DATA SECTION:
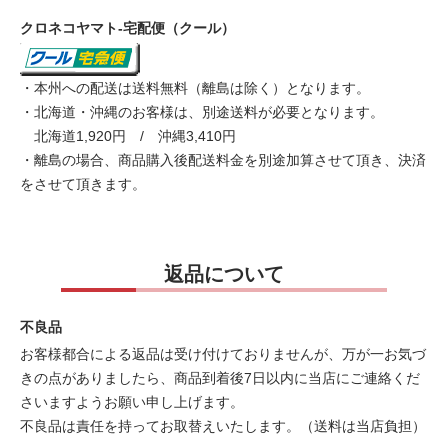
クロネコヤマト-宅配便（クール）
・本州への配送は送料無料（離島は除く）となります。
・北海道・沖縄のお客様は、別途送料が必要となります。
北海道1,920円 / 沖縄3,410円
・離島の場合、商品購入後配送料金を別途加算させて頂き、決済
をさせて頂きます。
返品について
不良品
お客様都合による返品は受け付けておりませんが、万が一お気づ
きの点がありましたら、商品到着後7日以内に当店にご連絡くだ
さいますようお願い申し上げます。
不良品は責任を持ってお取替えいたします。（送料は当店負担）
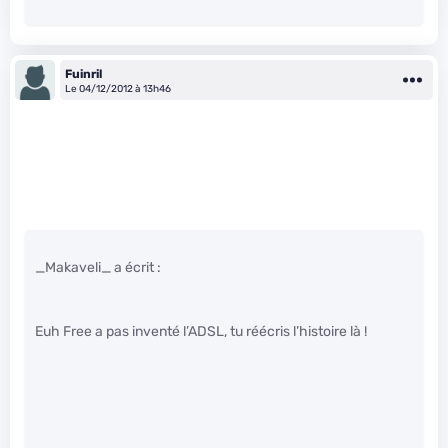
Fuinril
Le 04/12/2012 à 13h46
_Makaveli_ a écrit :
Euh Free a pas inventé l’ADSL, tu réécris l’histoire là !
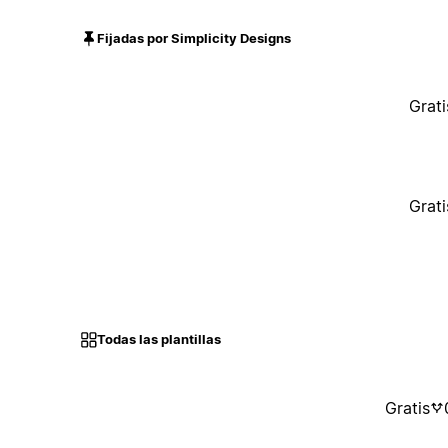
Fijadas por Simplicity Designs
Grati
Grati
Todas las plantillas
Gratis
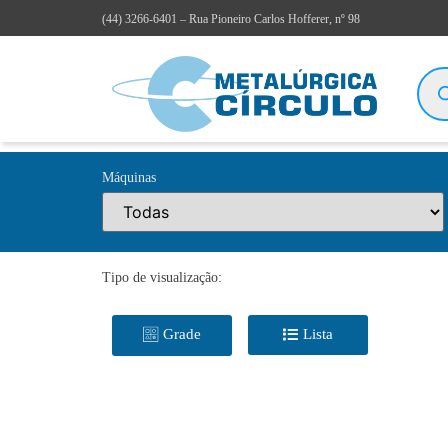
(44)
3266-6401
– Rua Pioneiro Carlos Hofferer, nº 98
Máquinas
Tipo de visualização:
Grade
Lista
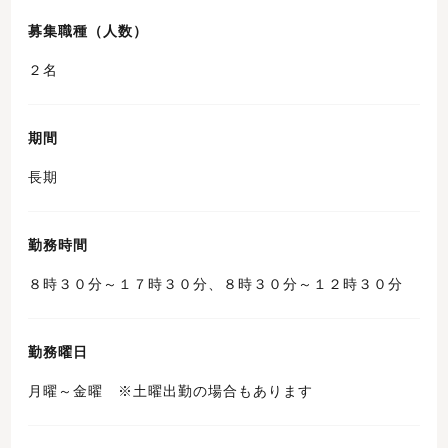
募集職種（人数）
２名
期間
長期
勤務時間
８時３０分～１７時３０分、８時３０分～１２時３０分
勤務曜日
月曜～金曜 ※土曜出勤の場合もあります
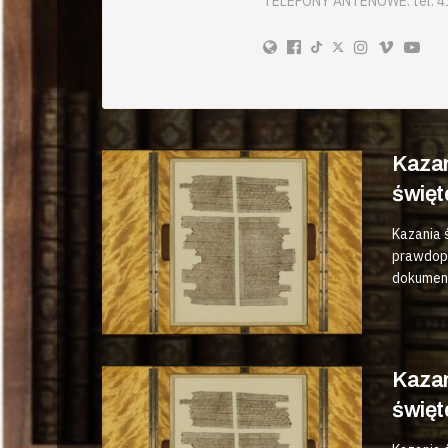
TELEFONY ANTENOWE: tel. 41 
Kazan
święt
Kazania 
prawdopo
dokument
Kazan
święt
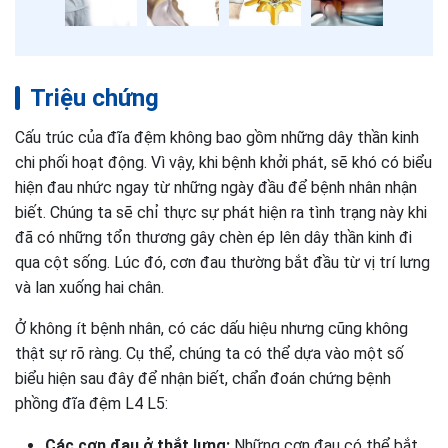
Triệu chứng
Cấu trúc của đĩa đệm không bao gồm những dây thần kinh
chi phối hoạt động. Vì vậy, khi bệnh khởi phát, sẽ khó có biểu
hiện đau nhức ngay từ những ngày đầu để bệnh nhân nhận
biết. Chúng ta sẽ chỉ thực sự phát hiện ra tình trạng này khi
đã có những tổn thương gây chèn ép lên dây thần kinh đi
qua cột sống. Lúc đó, cơn đau thường bắt đầu từ vị trí lưng
và lan xuống hai chân.
Ở không ít bệnh nhân, có các dấu hiệu nhưng cũng không
thật sự rõ ràng. Cụ thể, chúng ta có thể dựa vào một số
biểu hiện sau đây để nhận biết, chẩn đoán chứng bệnh
phồng đĩa đệm L4 L5:
Các cơn đau ở thắt lưng:
Những cơn đau có thể bắt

YOUR ASSIGNMENT:
Set down the entries again without change. Leave the pictures out.

OUTPUT OF THE EXERCISE:
クロネコヤマト-宅配便（クール）
・本州への配送は送料無料（離島は除く）となります。
・北海道・沖縄のお客様は、別途送料が必要となります。
北海道1,920円 / 沖縄3,410円
・離島の場合、商品購入後配送料金を別途加算させて頂き、決済
をさせて頂きます。
返品について
不良品
お客様都合による返品は受け付けておりませんが、万が一お気づ
きの点がありましたら、商品到着後7日以内に当店にご連絡くだ
さいますようお願い申し上げます。
不良品は責任を持ってお取替えいたします。（送料は当店負担）
Fuinril
Le 04/12/2012 à 13h46
_Makaveli_ a écrit :
Euh Free a pas inventé l’ADSL, tu réécris l’histoire là !
Fijadas por Simplicity Designs
Grati
Grati
Todas las plantillas
Gratis
(44)
3266-6401
– Rua Pioneiro Carlos Hofferer, nº 98
Máquinas
Tipo de visualização:
Grade
Lista
募集職種（人数）
２名
期間
長期
勤務時間
８時３０分～１７時３０分、８時３０分～１２時３０分
勤務曜日
月曜～金曜 ※土曜出勤の場合もあります
TELEFONY ANTENOWE: tel. 41 
Kazan
święt
Kazania 
prawdopo
dokument
Kazan
święt
Triệu chứng
Cấu trúc của đĩa đệm không bao gồm những dây thần kinh
chi phối hoạt động. Vì vậy, khi bệnh khởi phát, sẽ khó có biểu
hiện đau nhức ngay từ những ngày đầu để bệnh nhân nhận
biết. Chúng ta sẽ chỉ thực sự phát hiện ra tình trạng này khi
đã có những tổn thương gây chèn ép lên dây thần kinh đi
qua cột sống. Lúc đó, cơn đau thường bắt đầu từ vị trí lưng
và lan xuống hai chân.
Ở không ít bệnh nhân, có các dấu hiệu nhưng cũng không
thật sự rõ ràng. Cụ thể, chúng ta có thể dựa vào một số
biểu hiện sau đây để nhận biết, chẩn đoán chứng bệnh
phồng đĩa đệm L4 L5:
Các cơn đau ở thắt lưng:
Những cơn đau có thể bắt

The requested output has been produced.